-- Records to process follows --

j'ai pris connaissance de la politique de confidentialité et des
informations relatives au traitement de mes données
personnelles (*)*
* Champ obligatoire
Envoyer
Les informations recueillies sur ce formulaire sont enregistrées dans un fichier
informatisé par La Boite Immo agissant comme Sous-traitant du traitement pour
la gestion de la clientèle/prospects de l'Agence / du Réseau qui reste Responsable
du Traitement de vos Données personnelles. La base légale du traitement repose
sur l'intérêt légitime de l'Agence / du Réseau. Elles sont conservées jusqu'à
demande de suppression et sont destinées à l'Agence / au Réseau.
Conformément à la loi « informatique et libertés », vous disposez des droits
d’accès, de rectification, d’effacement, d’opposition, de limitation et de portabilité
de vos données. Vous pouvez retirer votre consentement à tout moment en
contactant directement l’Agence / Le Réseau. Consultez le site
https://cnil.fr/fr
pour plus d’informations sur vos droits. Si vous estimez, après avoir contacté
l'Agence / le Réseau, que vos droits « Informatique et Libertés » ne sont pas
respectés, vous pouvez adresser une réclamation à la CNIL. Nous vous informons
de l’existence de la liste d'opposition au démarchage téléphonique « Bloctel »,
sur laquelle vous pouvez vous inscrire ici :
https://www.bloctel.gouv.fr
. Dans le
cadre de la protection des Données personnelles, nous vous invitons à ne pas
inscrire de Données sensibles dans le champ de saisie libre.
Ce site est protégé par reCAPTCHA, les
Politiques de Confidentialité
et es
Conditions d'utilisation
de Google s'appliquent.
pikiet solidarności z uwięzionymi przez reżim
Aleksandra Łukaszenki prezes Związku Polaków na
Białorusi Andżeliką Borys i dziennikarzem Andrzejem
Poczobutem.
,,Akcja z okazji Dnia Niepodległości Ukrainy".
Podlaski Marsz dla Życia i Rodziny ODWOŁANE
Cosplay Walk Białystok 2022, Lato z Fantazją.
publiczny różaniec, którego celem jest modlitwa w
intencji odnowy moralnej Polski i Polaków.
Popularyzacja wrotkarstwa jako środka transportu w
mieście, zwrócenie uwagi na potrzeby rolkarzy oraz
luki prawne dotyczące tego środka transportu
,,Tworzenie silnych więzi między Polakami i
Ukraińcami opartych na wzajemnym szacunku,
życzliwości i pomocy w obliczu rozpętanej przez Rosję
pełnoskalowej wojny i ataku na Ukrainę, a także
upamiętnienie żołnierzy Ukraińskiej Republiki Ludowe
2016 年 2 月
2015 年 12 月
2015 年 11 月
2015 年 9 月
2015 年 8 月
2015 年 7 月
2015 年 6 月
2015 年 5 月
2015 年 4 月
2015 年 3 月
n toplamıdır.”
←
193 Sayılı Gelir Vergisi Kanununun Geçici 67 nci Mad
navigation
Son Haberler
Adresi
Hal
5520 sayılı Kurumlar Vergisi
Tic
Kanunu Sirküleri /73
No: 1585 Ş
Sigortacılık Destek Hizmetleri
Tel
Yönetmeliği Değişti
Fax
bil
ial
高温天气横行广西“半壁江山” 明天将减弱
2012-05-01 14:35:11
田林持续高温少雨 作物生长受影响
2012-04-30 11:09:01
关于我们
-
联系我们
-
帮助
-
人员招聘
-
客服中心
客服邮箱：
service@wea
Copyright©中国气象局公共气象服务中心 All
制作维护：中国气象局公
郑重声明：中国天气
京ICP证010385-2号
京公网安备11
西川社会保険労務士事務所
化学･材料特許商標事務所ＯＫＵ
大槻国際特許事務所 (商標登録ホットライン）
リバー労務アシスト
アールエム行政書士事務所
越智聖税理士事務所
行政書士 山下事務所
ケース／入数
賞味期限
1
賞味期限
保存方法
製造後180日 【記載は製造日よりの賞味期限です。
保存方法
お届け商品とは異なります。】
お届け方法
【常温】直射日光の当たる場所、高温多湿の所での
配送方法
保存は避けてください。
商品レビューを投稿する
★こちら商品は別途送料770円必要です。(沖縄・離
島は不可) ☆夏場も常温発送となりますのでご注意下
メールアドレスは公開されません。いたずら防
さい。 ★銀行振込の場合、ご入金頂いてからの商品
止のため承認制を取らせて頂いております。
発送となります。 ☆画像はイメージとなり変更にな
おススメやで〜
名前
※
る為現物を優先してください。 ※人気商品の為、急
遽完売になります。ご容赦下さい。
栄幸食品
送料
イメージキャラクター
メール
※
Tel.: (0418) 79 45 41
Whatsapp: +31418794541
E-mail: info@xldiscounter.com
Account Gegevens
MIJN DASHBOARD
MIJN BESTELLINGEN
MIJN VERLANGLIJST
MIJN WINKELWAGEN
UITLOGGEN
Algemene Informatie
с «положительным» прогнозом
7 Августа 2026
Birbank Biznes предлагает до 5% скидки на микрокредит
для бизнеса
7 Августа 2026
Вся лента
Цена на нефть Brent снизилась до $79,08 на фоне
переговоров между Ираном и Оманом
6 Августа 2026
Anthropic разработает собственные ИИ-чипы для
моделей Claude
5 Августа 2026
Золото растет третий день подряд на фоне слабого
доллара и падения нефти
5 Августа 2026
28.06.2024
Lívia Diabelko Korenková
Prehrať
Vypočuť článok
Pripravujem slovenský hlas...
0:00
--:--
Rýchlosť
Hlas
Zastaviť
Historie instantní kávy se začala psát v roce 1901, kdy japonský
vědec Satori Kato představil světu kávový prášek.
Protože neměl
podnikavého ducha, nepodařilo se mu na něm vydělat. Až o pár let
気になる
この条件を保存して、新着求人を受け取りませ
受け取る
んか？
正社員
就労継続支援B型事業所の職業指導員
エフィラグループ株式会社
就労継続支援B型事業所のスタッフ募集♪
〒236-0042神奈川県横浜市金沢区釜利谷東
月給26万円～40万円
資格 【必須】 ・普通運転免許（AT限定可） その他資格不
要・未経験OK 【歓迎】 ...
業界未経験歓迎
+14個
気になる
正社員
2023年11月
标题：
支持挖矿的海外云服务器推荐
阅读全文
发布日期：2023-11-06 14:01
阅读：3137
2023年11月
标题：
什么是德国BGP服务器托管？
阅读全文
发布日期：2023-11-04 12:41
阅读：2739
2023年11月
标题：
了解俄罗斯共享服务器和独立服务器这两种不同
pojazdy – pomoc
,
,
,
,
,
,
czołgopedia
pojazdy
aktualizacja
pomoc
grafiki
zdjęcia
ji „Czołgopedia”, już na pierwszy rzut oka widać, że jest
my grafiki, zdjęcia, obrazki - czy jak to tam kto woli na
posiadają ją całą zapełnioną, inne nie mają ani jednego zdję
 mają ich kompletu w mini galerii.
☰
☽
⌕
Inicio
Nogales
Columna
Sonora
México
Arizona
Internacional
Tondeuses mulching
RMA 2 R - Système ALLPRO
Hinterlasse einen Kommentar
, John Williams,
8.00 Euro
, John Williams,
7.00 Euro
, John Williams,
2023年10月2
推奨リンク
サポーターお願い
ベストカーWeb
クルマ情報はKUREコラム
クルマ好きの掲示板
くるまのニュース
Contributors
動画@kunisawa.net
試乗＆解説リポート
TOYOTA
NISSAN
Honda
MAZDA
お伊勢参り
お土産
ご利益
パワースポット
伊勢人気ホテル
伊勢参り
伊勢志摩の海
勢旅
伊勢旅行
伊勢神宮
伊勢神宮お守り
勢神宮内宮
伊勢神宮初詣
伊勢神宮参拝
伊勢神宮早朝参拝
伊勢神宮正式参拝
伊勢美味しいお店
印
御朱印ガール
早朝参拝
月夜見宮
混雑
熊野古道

-- Records to process concluded --

Task
None of the records may be skipped; each is to be repeated exactly.

Response box
j'ai pris connaissance de la politique de confidentialité et des
informations relatives au traitement de mes données
personnelles (*)*
* Champ obligatoire
Envoyer
Les informations recueillies sur ce formulaire sont enregistrées dans un fichier
informatisé par La Boite Immo agissant comme Sous-traitant du traitement pour
la gestion de la clientèle/prospects de l'Agence / du Réseau qui reste Responsable
du Traitement de vos Données personnelles. La base légale du traitement repose
sur l'intérêt légitime de l'Agence / du Réseau. Elles sont conservées jusqu'à
demande de suppression et sont destinées à l'Agence / au Réseau.
Conformément à la loi « informatique et libertés », vous disposez des droits
d’accès, de rectification, d’effacement, d’opposition, de limitation et de portabilité
de vos données. Vous pouvez retirer votre consentement à tout moment en
contactant directement l’Agence / Le Réseau. Consultez le site
https://cnil.fr/fr
pour plus d’informations sur vos droits. Si vous estimez, après avoir contacté
l'Agence / le Réseau, que vos droits « Informatique et Libertés » ne sont pas
respectés, vous pouvez adresser une réclamation à la CNIL. Nous vous informons
de l’existence de la liste d'opposition au démarchage téléphonique « Bloctel »,
sur laquelle vous pouvez vous inscrire ici :
https://www.bloctel.gouv.fr
. Dans le
cadre de la protection des Données personnelles, nous vous invitons à ne pas
inscrire de Données sensibles dans le champ de saisie libre.
Ce site est protégé par reCAPTCHA, les
Politiques de Confidentialité
et es
Conditions d'utilisation
de Google s'appliquent.
pikiet solidarności z uwięzionymi przez reżim
Aleksandra Łukaszenki prezes Związku Polaków na
Białorusi Andżeliką Borys i dziennikarzem Andrzejem
Poczobutem.
,,Akcja z okazji Dnia Niepodległości Ukrainy".
Podlaski Marsz dla Życia i Rodziny ODWOŁANE
Cosplay Walk Białystok 2022, Lato z Fantazją.
publiczny różaniec, którego celem jest modlitwa w
intencji odnowy moralnej Polski i Polaków.
Popularyzacja wrotkarstwa jako środka transportu w
mieście, zwrócenie uwagi na potrzeby rolkarzy oraz
luki prawne dotyczące tego środka transportu
,,Tworzenie silnych więzi między Polakami i
Ukraińcami opartych na wzajemnym szacunku,
życzliwości i pomocy w obliczu rozpętanej przez Rosję
pełnoskalowej wojny i ataku na Ukrainę, a także
upamiętnienie żołnierzy Ukraińskiej Republiki Ludowe
2016 年 2 月
2015 年 12 月
2015 年 11 月
2015 年 9 月
2015 年 8 月
2015 年 7 月
2015 年 6 月
2015 年 5 月
2015 年 4 月
2015 年 3 月
n toplamıdır.”
←
193 Sayılı Gelir Vergisi Kanununun Geçici 67 nci Mad
navigation
Son Haberler
Adresi
Hal
5520 sayılı Kurumlar Vergisi
Tic
Kanunu Sirküleri /73
No: 1585 Ş
Sigortacılık Destek Hizmetleri
Tel
Yönetmeliği Değişti
Fax
bil
ial
高温天气横行广西“半壁江山” 明天将减弱
2012-05-01 14:35:11
田林持续高温少雨 作物生长受影响
2012-04-30 11:09:01
关于我们
-
联系我们
-
帮助
-
人员招聘
-
客服中心
客服邮箱：
service@wea
Copyright©中国气象局公共气象服务中心 All
制作维护：中国气象局公
郑重声明：中国天气
京ICP证010385-2号
京公网安备11
西川社会保険労務士事務所
化学･材料特許商標事務所ＯＫＵ
大槻国際特許事務所 (商標登録ホットライン）
リバー労務アシスト
アールエム行政書士事務所
越智聖税理士事務所
行政書士 山下事務所
ケース／入数
賞味期限
1
賞味期限
保存方法
製造後180日 【記載は製造日よりの賞味期限です。
保存方法
お届け商品とは異なります。】
お届け方法
【常温】直射日光の当たる場所、高温多湿の所での
配送方法
保存は避けてください。
商品レビューを投稿する
★こちら商品は別途送料770円必要です。(沖縄・離
島は不可) ☆夏場も常温発送となりますのでご注意下
メールアドレスは公開されません。いたずら防
さい。 ★銀行振込の場合、ご入金頂いてからの商品
止のため承認制を取らせて頂いております。
発送となります。 ☆画像はイメージとなり変更にな
おススメやで〜
名前
※
る為現物を優先してください。 ※人気商品の為、急
遽完売になります。ご容赦下さい。
栄幸食品
送料
イメージキャラクター
メール
※
Tel.: (0418) 79 45 41
Whatsapp: +31418794541
E-mail: info@xldiscounter.com
Account Gegevens
MIJN DASHBOARD
MIJN BESTELLINGEN
MIJN VERLANGLIJST
MIJN WINKELWAGEN
UITLOGGEN
Algemene Informatie
с «положительным» прогнозом
7 Августа 2026
Birbank Biznes предлагает до 5% скидки на микрокредит
для бизнеса
7 Августа 2026
Вся лента
Цена на нефть Brent снизилась до $79,08 на фоне
переговоров между Ираном и Оманом
6 Августа 2026
Anthropic разработает собственные ИИ-чипы для
моделей Claude
5 Августа 2026
Золото растет третий день подряд на фоне слабого
доллара и падения нефти
5 Августа 2026
28.06.2024
Lívia Diabelko Korenková
Prehrať
Vypočuť článok
Pripravujem slovenský hlas...
0:00
--:--
Rýchlosť
Hlas
Zastaviť
Historie instantní kávy se začala psát v roce 1901, kdy japonský
vědec Satori Kato představil světu kávový prášek.
Protože neměl
podnikavého ducha, nepodařilo se mu na něm vydělat. Až o pár let
気になる
この条件を保存して、新着求人を受け取りませ
受け取る
んか？
正社員
就労継続支援B型事業所の職業指導員
エフィラグループ株式会社
就労継続支援B型事業所のスタッフ募集♪
〒236-0042神奈川県横浜市金沢区釜利谷東
月給26万円～40万円
資格 【必須】 ・普通運転免許（AT限定可） その他資格不
要・未経験OK 【歓迎】 ...
業界未経験歓迎
+14個
気になる
正社員
2023年11月
标题：
支持挖矿的海外云服务器推荐
阅读全文
发布日期：2023-11-06 14:01
阅读：3137
2023年11月
标题：
什么是德国BGP服务器托管？
阅读全文
发布日期：2023-11-04 12:41
阅读：2739
2023年11月
标题：
了解俄罗斯共享服务器和独立服务器这两种不同
pojazdy – pomoc
,
,
,
,
,
,
czołgopedia
pojazdy
aktualizacja
pomoc
grafiki
zdjęcia
ji „Czołgopedia”, już na pierwszy rzut oka widać, że jest
my grafiki, zdjęcia, obrazki - czy jak to tam kto woli na
posiadają ją całą zapełnioną, inne nie mają ani jednego zdję
 mają ich kompletu w mini galerii.
☰
☽
⌕
Inicio
Nogales
Columna
Sonora
México
Arizona
Internacional
Tondeuses mulching
RMA 2 R - Système ALLPRO
Hinterlasse einen Kommentar
, John Williams,
8.00 Euro
, John Williams,
7.00 Euro
, John Williams,
2023年10月2
推奨リンク
サポーターお願い
ベストカーWeb
クルマ情報はKUREコラム
クルマ好きの掲示板
くるまのニュース
Contributors
動画@kunisawa.net
試乗＆解説リポート
TOYOTA
NISSAN
Honda
MAZDA
お伊勢参り
お土産
ご利益
パワースポット
伊勢人気ホテル
伊勢参り
伊勢志摩の海
勢旅
伊勢旅行
伊勢神宮
伊勢神宮お守り
勢神宮内宮
伊勢神宮初詣
伊勢神宮参拝
伊勢神宮早朝参拝
伊勢神宮正式参拝
伊勢美味しいお店
印
御朱印ガール
早朝参拝
月夜見宮
混雑
熊野古道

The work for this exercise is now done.